- [Exercise objective]: Pictures excluded, return every entry exactly, please.

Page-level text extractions
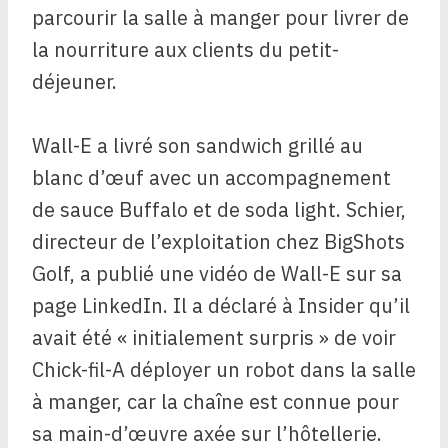
parcourir la salle à manger pour livrer de
la nourriture aux clients du petit-
déjeuner.
Wall-E a livré son sandwich grillé au
blanc d’œuf avec un accompagnement
de sauce Buffalo et de soda light. Schier,
directeur de l’exploitation chez BigShots
Golf, a publié une vidéo de Wall-E sur sa
page LinkedIn. Il a déclaré à Insider qu’il
avait été « initialement surpris » de voir
Chick-fil-A déployer un robot dans la salle
à manger, car la chaîne est connue pour
sa main-d’œuvre axée sur l’hôtellerie.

- [Written solution]:
parcourir la salle à manger pour livrer de
la nourriture aux clients du petit-
déjeuner.
Wall-E a livré son sandwich grillé au
blanc d’œuf avec un accompagnement
de sauce Buffalo et de soda light. Schier,
directeur de l’exploitation chez BigShots
Golf, a publié une vidéo de Wall-E sur sa
page LinkedIn. Il a déclaré à Insider qu’il
avait été « initialement surpris » de voir
Chick-fil-A déployer un robot dans la salle
à manger, car la chaîne est connue pour
sa main-d’œuvre axée sur l’hôtellerie.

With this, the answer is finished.